Why is Good Data So Hard to Find?
Fast Healthcare Interoperability Resources (FHIR) was designed to unify data exchange to help address interoperability challenges in healthcare. However, real-world implementation has exposed a paradox: many EHR vendors rightfully claim compliance, yet their data remains incompatible. FHIR’s modularity and flexibility allow for adaptation, but this same flexibility leads to fragmented standards in practice, forcing clinics to handle unique “FHIR flavors” not always interoperable across systems (source).
Key Problems:
Multiple standards overlap, but do not converge automatically.
Each EHR product implements FHIR differently.
Data mapping often requires custom transformation for each hospital or clinic.
The result is a landscape where AI and analytics, modeled on clean FHIR standards, frequently run into real-world inconsistencies and data mismatches.
The Brittle Edge of Standardization
AI models required clean, well-structured data.

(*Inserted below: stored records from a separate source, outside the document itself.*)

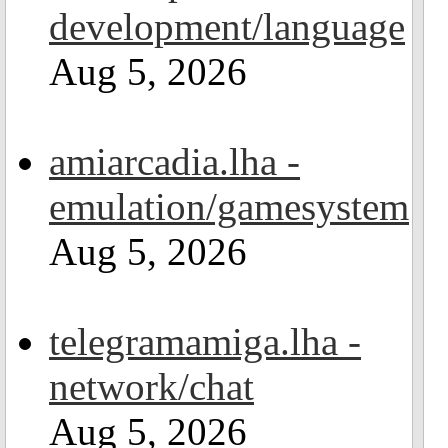
development/language
Aug 5, 2026
amiarcadia.lha -
emulation/gamesystem
Aug 5, 2026
telegramamiga.lha -
network/chat
Aug 5, 2026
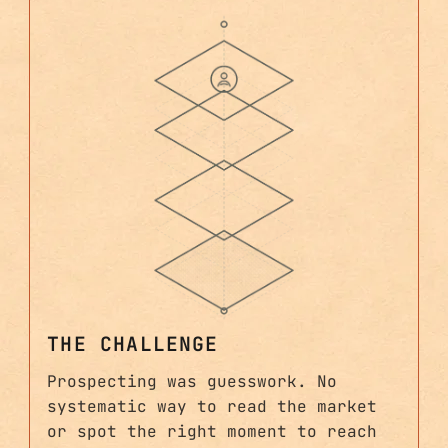
THE CHALLENGE
Prospecting was guesswork. No
systematic way to read the market
or spot the right moment to reach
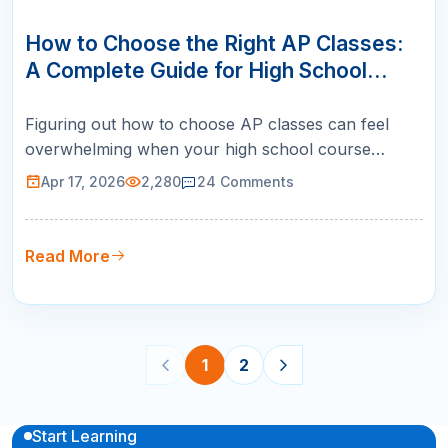
17
APR
How to Choose the Right AP Classes:
A Complete Guide for High School
Students
Figuring out how to choose AP classes can feel
overwhelming when your high school course
catalog lists twenty or more options. Pick the wrong
Apr 17, 2026
2,280
24
Comments
ones and you risk tanking your GPA, burning out
before junior year, or missing subjects that top
colleges actually want to see. Pick the right ones
Read More
and you walk into admission…
1
2
Start Learning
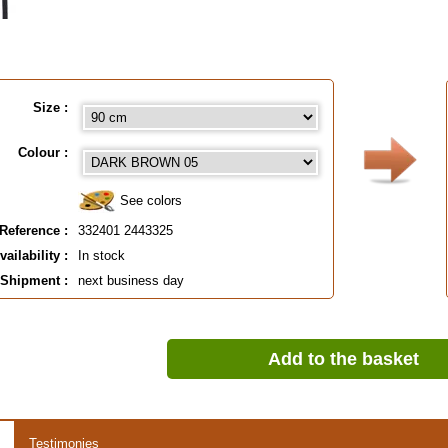
Size :
Colour :
See colors
Reference :
332401 2443325
vailability :
In stock
Shipment :
next business day
Add to the basket
Testimonies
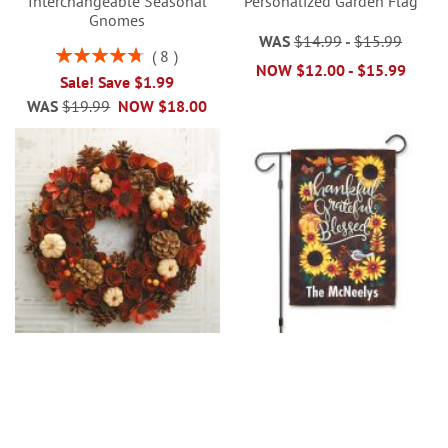
Interchangeable Seasonal
Personalized Garden Flag
Gnomes
WAS
$14.99
-
$15.99
Rating:
8
NOW
$12.00
-
$15.99
95%
Sale! Save $1.99
WAS
$19.99
NOW
$18.00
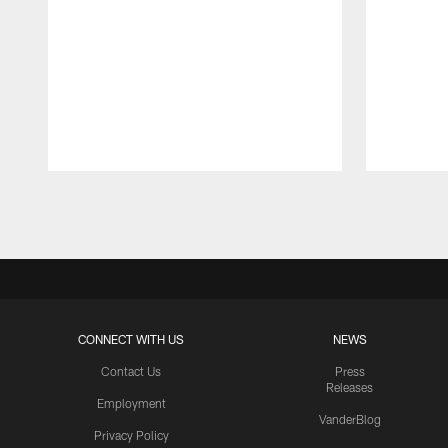
Pause
Play
CONNECT WITH US
NEWS
Contact Us
Press
Releases
Employment
VanderBlog
Privacy Policy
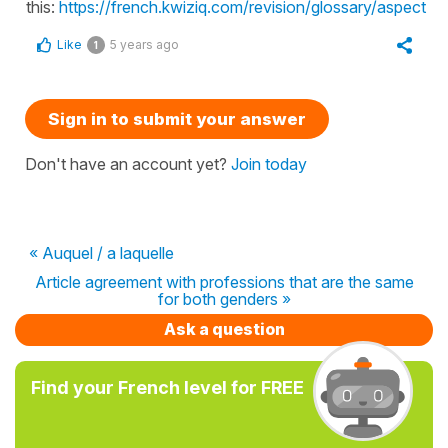
this:
https://french.kwiziq.com/revision/glossary/aspect
Like
5 years ago
1
Sign in to submit your answer
Don't have an account yet?
Join today
« Auquel / a laquelle
Article agreement with professions that are the same
for both genders »
Ask a question
Find your French level for FREE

In practice, clinical environments deliver inconsistent formats. These differences vary from semantic differences to diverse documentation habits. Even “standardized” FHIR data may suffer from missing fields or unique local modifications, undermining data-driven automation and predictive algorithms (source).
Why it matters:
AI systems trained on ideal data break down in local environments.
Variation leads to silent failures and hard-to-detect model errors.

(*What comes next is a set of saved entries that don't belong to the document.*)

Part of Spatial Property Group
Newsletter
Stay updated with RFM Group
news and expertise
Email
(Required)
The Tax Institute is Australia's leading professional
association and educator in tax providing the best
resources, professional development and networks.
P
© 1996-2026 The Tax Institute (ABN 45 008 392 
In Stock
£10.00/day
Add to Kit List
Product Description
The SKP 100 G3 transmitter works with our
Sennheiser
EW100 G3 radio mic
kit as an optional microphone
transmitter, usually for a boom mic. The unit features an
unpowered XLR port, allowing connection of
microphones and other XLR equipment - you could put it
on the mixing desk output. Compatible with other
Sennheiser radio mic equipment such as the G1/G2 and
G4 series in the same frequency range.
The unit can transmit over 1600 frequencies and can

A Text-Based and Flexible Future for Interoperability
Recent 2024 research highlighted a very creative alternative, combining FHIR modeling with natural language processing (NLP). Unstructured clinical notes and diagnostic reports, when interpreted by advanced AI, can be converted into structured FHIR-compatible formats while retaining rich nuance and accuracy.

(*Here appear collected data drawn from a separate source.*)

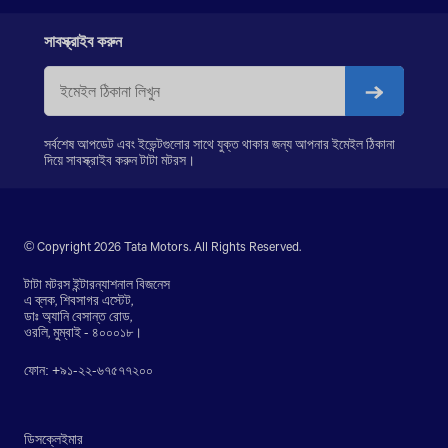
LPS 4018
SIGNA 4018.S
সাবস্ক্রাইব করুন
PRIMA 5038.S
সর্বশেষ আপডেট এবং ইভেন্টগুলোর সাথে যুক্ত থাকার জন্য আপনার ইমেইল ঠিকানা
দিয়ে সাবস্ক্রাইব করুন টাটা মটরস।
© Copyright 2026 Tata Motors. All Rights Reserved.
টাটা মটরস ইন্টারন্যাশনাল বিজনেস
এ ব্লক, শিবসাগর এস্টেট,
ডাঃ অ্যানি বেসান্ত রোড,
ওরলি, মুম্বাই - ৪০০০১৮।
ফোন: +৯১-২২-৬৭৫৭৭২০০
ডিসক্লেইমার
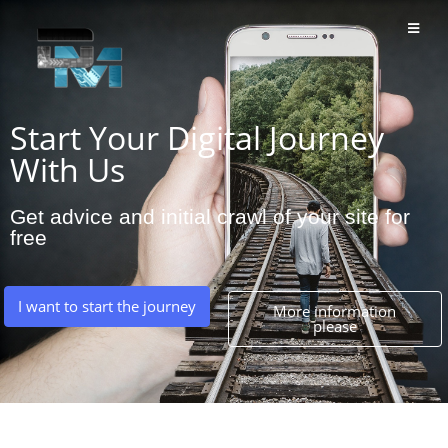
Start Your Digital Journey
With Us
Get advice and initial crawl of your site for
free
I want to start the journey
More information
please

The research concluded that:
NLP techniques outperform rigid mapping for medication and diagnosis extraction.
Semantic preservation enables better patient context, especially for rare conditions.
Is this the future? Possibly, but not without overcoming significant hurdles. Challenges such as data privacy and compliance, model hallucinations, and the infrastructure costs make this approach difficult to adopt in the current healthcare ecosystem.
What Healthcare Teams Need to Know
To thrive in this evolving landscape, organizations should focus on these strategies:
Invest in modular platforms that can interpret both structured FHIR records and unstructured text.
Adopt tools that validate consistency and highlight missing or incompatible data.
Reduce manual mapping by leveraging smarter automation backed by clinical validation.